European Parliament building with flags waving showing privacy commissioner complain of GDPR

Outgoing Privacy Commissioner Calls GDPR “Broken,” Says That Basic Model “Can’t Work”

After 12 years at the helm of the Hamburg data protection commission, Johannes Caspar is stepping down. The privacy commissioner returns to academia disillusioned with the EU’s General Data Protection Regulation (GDPR), calling it “broken” and lamenting infighting that he feels ultimately renders it ineffective in regulating big tech firms.

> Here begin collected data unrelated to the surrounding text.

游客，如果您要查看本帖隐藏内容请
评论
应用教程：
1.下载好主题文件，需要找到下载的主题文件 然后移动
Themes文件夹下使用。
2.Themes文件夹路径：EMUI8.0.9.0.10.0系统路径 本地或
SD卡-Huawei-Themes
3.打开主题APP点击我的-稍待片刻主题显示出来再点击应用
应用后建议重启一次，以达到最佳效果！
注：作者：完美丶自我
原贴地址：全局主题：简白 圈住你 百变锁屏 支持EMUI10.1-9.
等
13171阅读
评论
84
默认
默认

Known as one of the toughest privacy commissioners in the region, Caspar expressed frustration with the “one stop shop” model that requires input and consensus from multiple data protection authorities. Much of the ire toward GDPR enforcement centers on Ireland, which ends up playing a central role in cross-border decisions involving big tech firms due to so many being headquartered within its borders.

GDPR “broken” by infighting, vague rules

Much was made of the maximum fines allowed under the GDPR when it went into force in 2018, with companies facing the prospect of losing 2% to 4% of their annual global revenue for serious violations. No fines have come anywhere near that mark as of yet. Not only that, but cases that were initiated as long ago as 2018 remain pending.

Expressing frustration with this state of affairs, Caspar pointed to a backlog of 28 cases against big tech firms in Ireland as a central sign of GDPR dysfunction. He sees infighting among privacy commissioners as a central reason for delayed decisions and eventual disappointing fines, with the door being opened to this by rules that have vague wording and leave too much room for interpretation.

The “one stop shop” model that the GDPR establishes manages to be a problem from both ends; lead authorities such as the Irish DPA can have too much power to stall out or influence a case, but the process is also slowed down by requirements that other DPAs weigh in and consent to final decisions. For its part, Ireland has said that it needs to take longer than usual with its big tech cases because of the scope of the investigations and the potential large fine amounts.

Caspar has been at the center of a 2021 case against WhatsApp that involved forcing users to agree to new privacy terms that might be in violation of the GDPR. Hamburg issued an emergency three-month ban on the collection of this data in May and asked an EU panel to issue a ruling that would apply across the entire region and extend the ban indefinitely.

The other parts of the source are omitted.